Walking the creek bed at Rock Run has always been a meditation for me. I’ve traveled it alone, in peaceful silence, and I’ve travelled it with a group of 25 or so excited students behind me. My family will often head down Rock Run on a hot summer day and picnic at the pool by the spot where the trail crosses the creek.

Today, as I walk up the trail, I’m alone. Alone meaning by myself, but not truly alone. I am joined for a while by a Louisiana water thrush that is making its opinion on my presence known. I am joined for a moment by a frog that quickly disappears with a splash into a muddy pool. An eastern tiger swallowtail butterfly visits a pool in front of me, and flutters on.

As I continue my journey up the trail, I am struck by the realization that although I’m walking up the trail, I’m actually walking down the stream. The water is flowing in my direction of travel, so at times I can hear the riffles of flowing water, although they are few and far between with the water being so low. I occasionally have to step into water to my ankle, but for the most part, if I’m careful, I can avoid the water by stepping on the cobble that makes up most of the stream bed.

I stop and imagine what this creek bed must look like when it rains. On both sides of the creek, steep hills would funnel water down, as the creek plows through the spot that I stand, pushing gravel and silt, and leaving the larger rocks where I find my footing. With more water would come more power, flowing downstream with the force of a bulldozer, breaking down rock, moving it, and carving out a place for the next flood.

Looking down now, I can see the peace that is left behind:  Rocks too large to be moved by flowing water, banks carved out at the turns in the creek, gravel piled up on the inside turns. There is no water here now, at least not much, but its marks have been made.

As I come to the place where the Rock Run Loop crosses down into the stream, I make the decision to forego the trail, and keep walking the creek bed. Walking further down, I come to the culvert that carries Rock Run Creek into Long Lick Creek. One creeks journey ends to fill another, larger one as they flow together towards the even larger Salt River.

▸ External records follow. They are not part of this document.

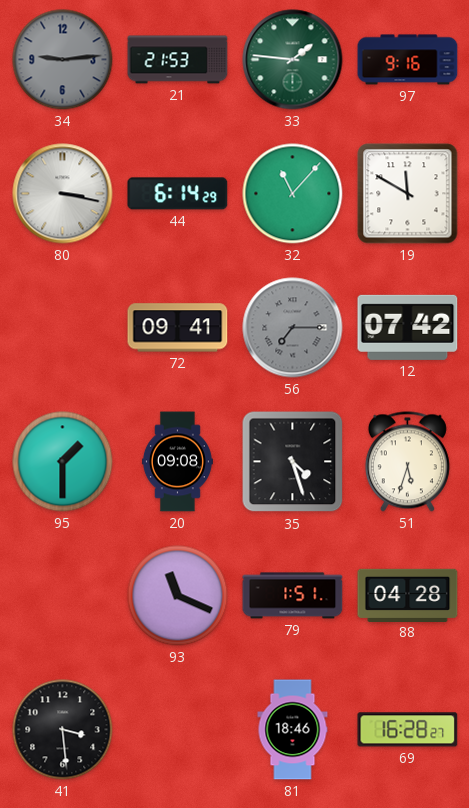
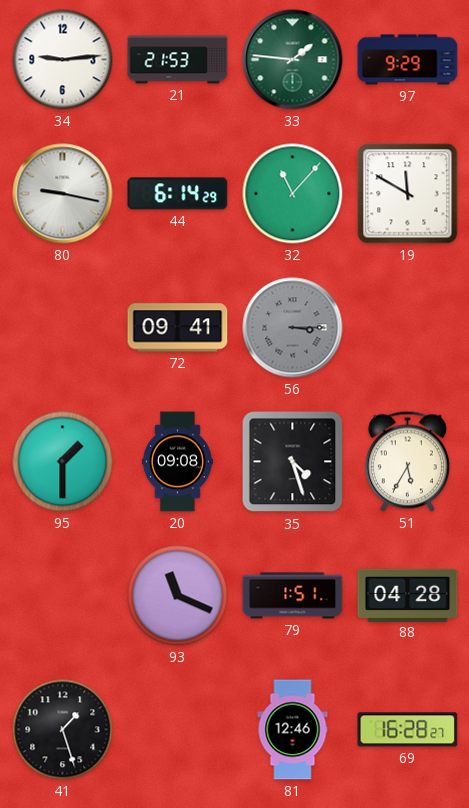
34 dial: grey -> white
97: 9:16 -> 9:29
80: 3:17 -> 9:17
56: 7:15 -> 3:15
12: 07:42 -> none
51: 5:33 -> 5:35
41: 3:29 -> 1:27
81: 18:46 -> 12:46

I wonder for a moment what would happen if I were to turn around and walk upstream. If I walked far enough upstream, would I find the place where the creek begins?  It’s at this point that I realize that no matter how far upstream I walk, I will never make it to the source, since the source is above me and around me, everywhere I look.

Without the rain that comes to fill this creek, there is no creek. Without the hills to funnel the rain down, there is no creek. Without the water that has already flowed past, there would be no water in the clouds. Everything is connected in a delicate cycle of water coming and going, its arrival and departure depending on what one considers the destination. Creeks don’t start and end at one point, they are cyclical. The water that has flowed will fly; the water in the clouds will revisit the ground.

I think it’s fitting that the areas of land that separate watersheds are called divides. I’ve been reading and hearing about how the world is so divided these days. If only those divided populations would realize that no matter where the water flows, it’s all going to end up somewhere else, maybe in another watershed altogether. The way we treat our water is the way we treat everyone’s water. We should be worried about water everywhere, because in the grand scheme of things, the water everywhere is water for us, just as the way we treat each other is the way we treat ourselves.

I am suddenly shaken out of my wandering brain to the sound of a red-bellied woodpecker flying overhead. Maybe it’s scolding me for thinking that my thoughts are important enough to be lost in when there’s an entire forest around me to be found in.

I turn around and head back upstream, down the trail that has taken me on many journeys and adventures. I’m looking forward to the next one.